Clean&Reactoring Entry Created: 04 Feb 2026 Updated: 04 Feb 2026

Composition vs. Inheritance in C#: A Guide to Flexible Design

In object-oriented programming (OOP), the mantra "favor composition over inheritance" is a fundamental principle for building maintainable and scalable systems. While inheritance is often the first concept taught in C#, it can lead to rigid, fragile codebases if overused.

The Core Difference

  1. Inheritance represents an "is-a" relationship. A Dog is-a Animal. It creates a tight coupling between the base class and the subclass.
  2. Composition represents a "has-a" relationship. A Car has-an Engine. It allows you to build complex functionality by combining smaller, independent objects.

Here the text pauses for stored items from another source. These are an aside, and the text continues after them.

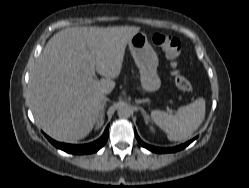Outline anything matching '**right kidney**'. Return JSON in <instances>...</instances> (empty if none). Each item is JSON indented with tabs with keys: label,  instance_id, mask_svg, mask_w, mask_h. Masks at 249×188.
Returning <instances> with one entry per match:
<instances>
[{
	"label": "right kidney",
	"instance_id": "ca27d5eb",
	"mask_svg": "<svg viewBox=\"0 0 249 188\" xmlns=\"http://www.w3.org/2000/svg\"><path fill=\"white\" fill-rule=\"evenodd\" d=\"M101 125H102V123H100V121H98L96 128L99 129L101 127Z\"/></svg>",
	"mask_w": 249,
	"mask_h": 188
}]
</instances>
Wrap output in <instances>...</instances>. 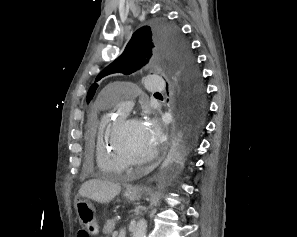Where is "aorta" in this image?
I'll list each match as a JSON object with an SVG mask.
<instances>
[{
	"mask_svg": "<svg viewBox=\"0 0 297 237\" xmlns=\"http://www.w3.org/2000/svg\"><path fill=\"white\" fill-rule=\"evenodd\" d=\"M147 222L145 219H141L137 222L136 228L133 232V237H146Z\"/></svg>",
	"mask_w": 297,
	"mask_h": 237,
	"instance_id": "obj_1",
	"label": "aorta"
}]
</instances>
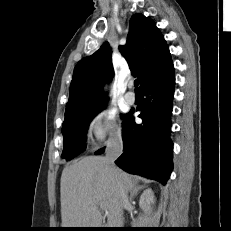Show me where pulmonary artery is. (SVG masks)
Instances as JSON below:
<instances>
[{"label":"pulmonary artery","instance_id":"pulmonary-artery-1","mask_svg":"<svg viewBox=\"0 0 231 231\" xmlns=\"http://www.w3.org/2000/svg\"><path fill=\"white\" fill-rule=\"evenodd\" d=\"M131 87H132V83L129 84V88H131ZM135 100H136V98H135V95H134L133 92L129 91V92L126 93L125 102L127 104L132 105V104L135 103Z\"/></svg>","mask_w":231,"mask_h":231}]
</instances>
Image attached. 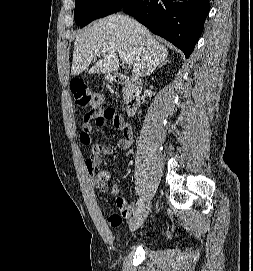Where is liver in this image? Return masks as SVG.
I'll return each instance as SVG.
<instances>
[{
	"instance_id": "obj_1",
	"label": "liver",
	"mask_w": 253,
	"mask_h": 271,
	"mask_svg": "<svg viewBox=\"0 0 253 271\" xmlns=\"http://www.w3.org/2000/svg\"><path fill=\"white\" fill-rule=\"evenodd\" d=\"M119 52L126 53L133 61L134 78L150 75L167 62L168 56L167 48L146 27L126 15L114 14L96 21L76 35L71 74H81L95 57L99 60L89 73L116 72Z\"/></svg>"
}]
</instances>
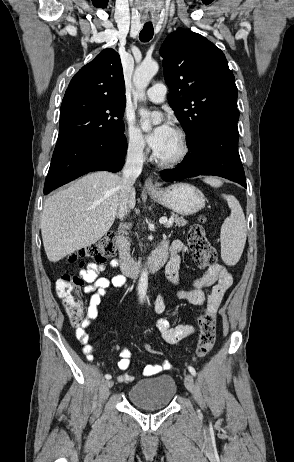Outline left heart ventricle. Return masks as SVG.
<instances>
[{
	"label": "left heart ventricle",
	"instance_id": "left-heart-ventricle-1",
	"mask_svg": "<svg viewBox=\"0 0 294 462\" xmlns=\"http://www.w3.org/2000/svg\"><path fill=\"white\" fill-rule=\"evenodd\" d=\"M181 150L180 141L177 134L171 136V138L165 144L162 152L158 156L162 159H169L175 157Z\"/></svg>",
	"mask_w": 294,
	"mask_h": 462
}]
</instances>
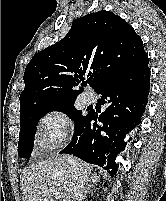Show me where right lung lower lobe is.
Returning <instances> with one entry per match:
<instances>
[{
	"mask_svg": "<svg viewBox=\"0 0 166 201\" xmlns=\"http://www.w3.org/2000/svg\"><path fill=\"white\" fill-rule=\"evenodd\" d=\"M149 75L146 54L137 64L102 83L95 92L102 95L106 110L99 117L90 111L61 153L97 164L113 176L118 170L116 156L125 149L124 138L140 123L148 103Z\"/></svg>",
	"mask_w": 166,
	"mask_h": 201,
	"instance_id": "obj_1",
	"label": "right lung lower lobe"
}]
</instances>
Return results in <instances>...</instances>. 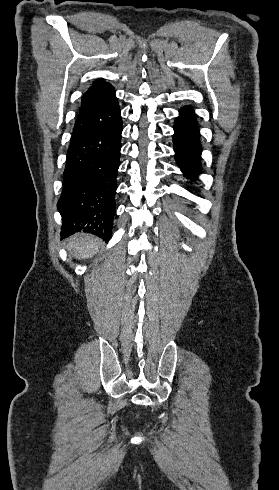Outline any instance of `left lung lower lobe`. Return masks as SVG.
Listing matches in <instances>:
<instances>
[{
    "label": "left lung lower lobe",
    "instance_id": "1",
    "mask_svg": "<svg viewBox=\"0 0 279 490\" xmlns=\"http://www.w3.org/2000/svg\"><path fill=\"white\" fill-rule=\"evenodd\" d=\"M174 125L173 146L175 160L187 178L196 179L201 173V144L199 128L193 109L185 106Z\"/></svg>",
    "mask_w": 279,
    "mask_h": 490
}]
</instances>
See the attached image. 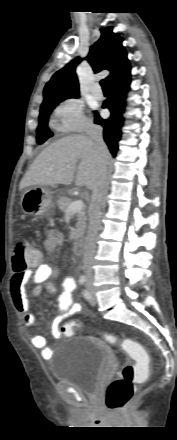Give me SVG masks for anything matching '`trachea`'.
<instances>
[{
    "label": "trachea",
    "instance_id": "1",
    "mask_svg": "<svg viewBox=\"0 0 177 440\" xmlns=\"http://www.w3.org/2000/svg\"><path fill=\"white\" fill-rule=\"evenodd\" d=\"M100 85L102 86V89H103L104 91H105V90H109V88H108L107 83H106L105 80H101V81H100Z\"/></svg>",
    "mask_w": 177,
    "mask_h": 440
}]
</instances>
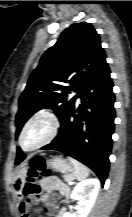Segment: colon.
I'll return each mask as SVG.
<instances>
[{"label": "colon", "mask_w": 132, "mask_h": 217, "mask_svg": "<svg viewBox=\"0 0 132 217\" xmlns=\"http://www.w3.org/2000/svg\"><path fill=\"white\" fill-rule=\"evenodd\" d=\"M47 173L44 159L41 156L33 157L30 161V168L21 190L22 196L27 200L39 196L41 191L39 180L42 176L47 175Z\"/></svg>", "instance_id": "1"}]
</instances>
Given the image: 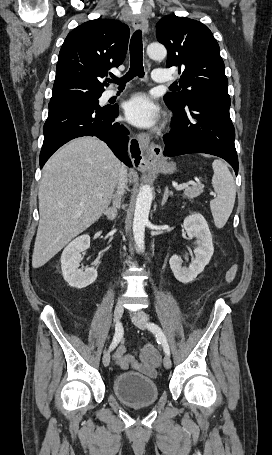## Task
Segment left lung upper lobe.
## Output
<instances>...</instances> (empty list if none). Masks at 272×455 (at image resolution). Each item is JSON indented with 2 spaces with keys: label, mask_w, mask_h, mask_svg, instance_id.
I'll return each mask as SVG.
<instances>
[{
  "label": "left lung upper lobe",
  "mask_w": 272,
  "mask_h": 455,
  "mask_svg": "<svg viewBox=\"0 0 272 455\" xmlns=\"http://www.w3.org/2000/svg\"><path fill=\"white\" fill-rule=\"evenodd\" d=\"M156 36L168 50L166 66L181 73L178 92L164 96L167 105L180 108L201 96H229L219 45L207 26L169 15L157 23Z\"/></svg>",
  "instance_id": "5c2ea615"
}]
</instances>
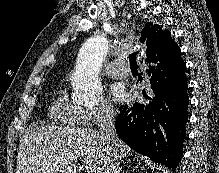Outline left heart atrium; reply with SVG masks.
<instances>
[{
  "label": "left heart atrium",
  "instance_id": "39dd6f15",
  "mask_svg": "<svg viewBox=\"0 0 219 173\" xmlns=\"http://www.w3.org/2000/svg\"><path fill=\"white\" fill-rule=\"evenodd\" d=\"M111 96L115 102H120L125 98L126 91L122 84L117 83L113 85L111 90Z\"/></svg>",
  "mask_w": 219,
  "mask_h": 173
}]
</instances>
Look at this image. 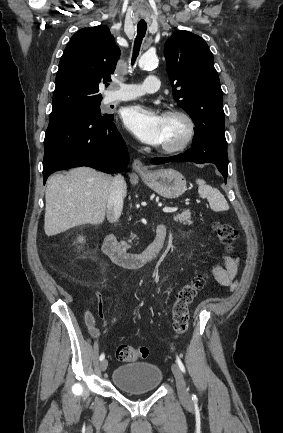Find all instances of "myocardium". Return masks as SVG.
Segmentation results:
<instances>
[{"label": "myocardium", "mask_w": 283, "mask_h": 433, "mask_svg": "<svg viewBox=\"0 0 283 433\" xmlns=\"http://www.w3.org/2000/svg\"><path fill=\"white\" fill-rule=\"evenodd\" d=\"M163 116H177L186 123V134L183 139L175 146L166 148L161 151L163 156H177L183 153L192 143L196 136L197 124L195 119L185 110L179 108H170L164 111Z\"/></svg>", "instance_id": "1"}]
</instances>
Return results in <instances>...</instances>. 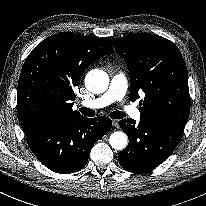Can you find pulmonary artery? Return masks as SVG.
<instances>
[{
    "mask_svg": "<svg viewBox=\"0 0 206 206\" xmlns=\"http://www.w3.org/2000/svg\"><path fill=\"white\" fill-rule=\"evenodd\" d=\"M127 87L126 77L120 72L113 76L108 90L102 96L94 100L84 101L81 105L91 109L104 108L113 102L122 100L127 92ZM126 112L136 120L141 117L138 109L133 106L126 107Z\"/></svg>",
    "mask_w": 206,
    "mask_h": 206,
    "instance_id": "obj_1",
    "label": "pulmonary artery"
}]
</instances>
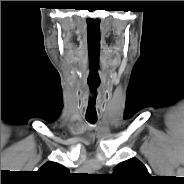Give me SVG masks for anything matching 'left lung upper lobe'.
Masks as SVG:
<instances>
[{"mask_svg":"<svg viewBox=\"0 0 184 184\" xmlns=\"http://www.w3.org/2000/svg\"><path fill=\"white\" fill-rule=\"evenodd\" d=\"M149 176L146 167L135 158L119 163L112 174L117 184H144Z\"/></svg>","mask_w":184,"mask_h":184,"instance_id":"1","label":"left lung upper lobe"}]
</instances>
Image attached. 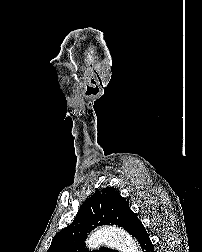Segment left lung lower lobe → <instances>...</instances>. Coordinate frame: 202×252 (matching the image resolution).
Here are the masks:
<instances>
[{"mask_svg": "<svg viewBox=\"0 0 202 252\" xmlns=\"http://www.w3.org/2000/svg\"><path fill=\"white\" fill-rule=\"evenodd\" d=\"M132 235L139 242V244L142 248V252H155L154 247H153V245L149 239V236L146 232V229L140 221L137 222L136 225L134 226L133 231H132Z\"/></svg>", "mask_w": 202, "mask_h": 252, "instance_id": "1", "label": "left lung lower lobe"}]
</instances>
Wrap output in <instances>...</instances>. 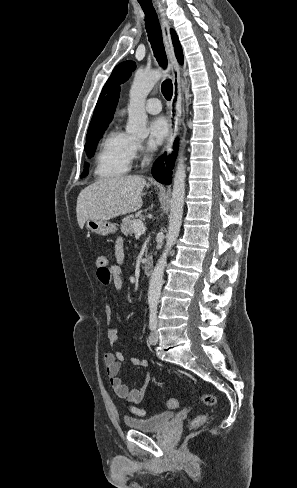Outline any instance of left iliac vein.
Wrapping results in <instances>:
<instances>
[{
    "label": "left iliac vein",
    "instance_id": "left-iliac-vein-1",
    "mask_svg": "<svg viewBox=\"0 0 297 488\" xmlns=\"http://www.w3.org/2000/svg\"><path fill=\"white\" fill-rule=\"evenodd\" d=\"M159 341V333L154 330L149 336V342L152 345H156Z\"/></svg>",
    "mask_w": 297,
    "mask_h": 488
}]
</instances>
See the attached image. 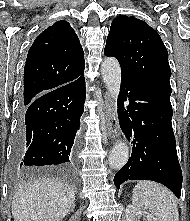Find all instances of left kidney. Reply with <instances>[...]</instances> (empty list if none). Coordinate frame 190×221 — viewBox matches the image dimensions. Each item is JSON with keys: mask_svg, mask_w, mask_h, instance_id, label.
I'll list each match as a JSON object with an SVG mask.
<instances>
[{"mask_svg": "<svg viewBox=\"0 0 190 221\" xmlns=\"http://www.w3.org/2000/svg\"><path fill=\"white\" fill-rule=\"evenodd\" d=\"M144 216L147 221H158L153 215L146 211L137 209L133 205H128L126 207V221H137V218Z\"/></svg>", "mask_w": 190, "mask_h": 221, "instance_id": "left-kidney-1", "label": "left kidney"}]
</instances>
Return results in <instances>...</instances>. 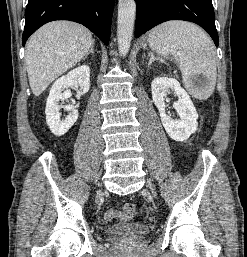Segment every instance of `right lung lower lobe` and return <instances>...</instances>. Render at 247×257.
I'll return each instance as SVG.
<instances>
[{"mask_svg":"<svg viewBox=\"0 0 247 257\" xmlns=\"http://www.w3.org/2000/svg\"><path fill=\"white\" fill-rule=\"evenodd\" d=\"M114 0H28L22 43L42 25L54 20L83 24L109 44Z\"/></svg>","mask_w":247,"mask_h":257,"instance_id":"98d812e1","label":"right lung lower lobe"}]
</instances>
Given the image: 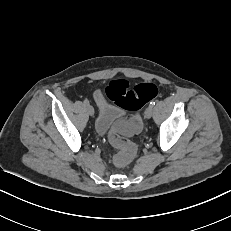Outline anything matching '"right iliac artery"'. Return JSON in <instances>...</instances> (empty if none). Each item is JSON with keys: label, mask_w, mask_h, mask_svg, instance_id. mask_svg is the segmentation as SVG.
I'll return each instance as SVG.
<instances>
[{"label": "right iliac artery", "mask_w": 231, "mask_h": 231, "mask_svg": "<svg viewBox=\"0 0 231 231\" xmlns=\"http://www.w3.org/2000/svg\"><path fill=\"white\" fill-rule=\"evenodd\" d=\"M83 103H84V105H89V101H88L87 99H85V100L83 101Z\"/></svg>", "instance_id": "right-iliac-artery-1"}]
</instances>
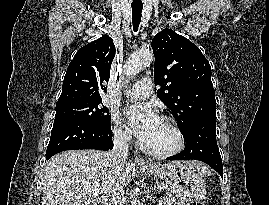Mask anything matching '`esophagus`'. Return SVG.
Masks as SVG:
<instances>
[{"label": "esophagus", "mask_w": 269, "mask_h": 205, "mask_svg": "<svg viewBox=\"0 0 269 205\" xmlns=\"http://www.w3.org/2000/svg\"><path fill=\"white\" fill-rule=\"evenodd\" d=\"M134 164L135 165H146L147 163L144 161L143 158L137 156L134 159Z\"/></svg>", "instance_id": "esophagus-1"}]
</instances>
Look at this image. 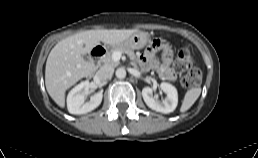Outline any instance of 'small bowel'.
<instances>
[{"label": "small bowel", "instance_id": "small-bowel-1", "mask_svg": "<svg viewBox=\"0 0 258 158\" xmlns=\"http://www.w3.org/2000/svg\"><path fill=\"white\" fill-rule=\"evenodd\" d=\"M162 49V60L156 57V51ZM173 60V53L171 48L160 42L158 45L152 43L151 46L145 51L144 55L139 58V62L144 69H154L158 75L167 81H173L176 78V73L171 64Z\"/></svg>", "mask_w": 258, "mask_h": 158}]
</instances>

The Bad Example: The Fragile Inheritance Chain

Using inheritance to share behavior often leads to the "Lollipop" problem or deep hierarchies that are hard to change. If you want a RobotDog that barks but doesn't eat, a standard inheritance tree breaks.

// BAD: Deep inheritance leads to rigid structures
public class Animal
{
public virtual void Eat() => Console.WriteLine("Eating...");
public virtual void Sleep() => Console.WriteLine("Sleeping...");
}

public class Dog : Animal
{
public void Bark() => Console.WriteLine("Woof!");
}

// What if we create a RobotDog?
// It shouldn't Eat(), but it's forced to because it inherits from Animal.
public class RobotDog : Dog
{
public override void Eat() => throw new NotSupportedException("Robots don't eat!");
}

Why this is bad:

  1. Breaking LSP: The RobotDog violates the Liskov Substitution Principle by throwing an exception for a base class method.
  2. Tight Coupling: Any change in the Animal class ripples down to every subclass, potentially breaking unexpected things.

The Good Example: Flexible Composition

Instead of forcing a hierarchy, we define behaviors as interfaces or independent classes and "compose" our objects using them.

// GOOD: Using interfaces and composition for flexibility
public interface IMover { void Move(); }
public interface IBarker { void Bark(); }

public class SimpleBarker : IBarker
{
public void Bark() => Console.WriteLine("Woof! Woof!");
}

public class RobotBarker : IBarker
{
public void Bark() => Console.WriteLine("Beep-Boop Bark!");
}

public class Dog
{
private readonly IBarker _barker;
// We "Inject" the behavior (Composition)
public Dog(IBarker barker)
{
_barker = barker;
}

public void PerformBark() => _barker.Bark();
}

// Usage
var organicDog = new Dog(new SimpleBarker());
var cyberDog = new Dog(new RobotBarker());

Why this is better:

  1. Runtime Flexibility: You can change an object's behavior at runtime by swapping the internal component.
  2. Single Responsibility: Each class does one thing well (e.g., SimpleBarker only handles barking).
  3. Easier Testing: You can easily mock IBarker to test the Dog class in isolation.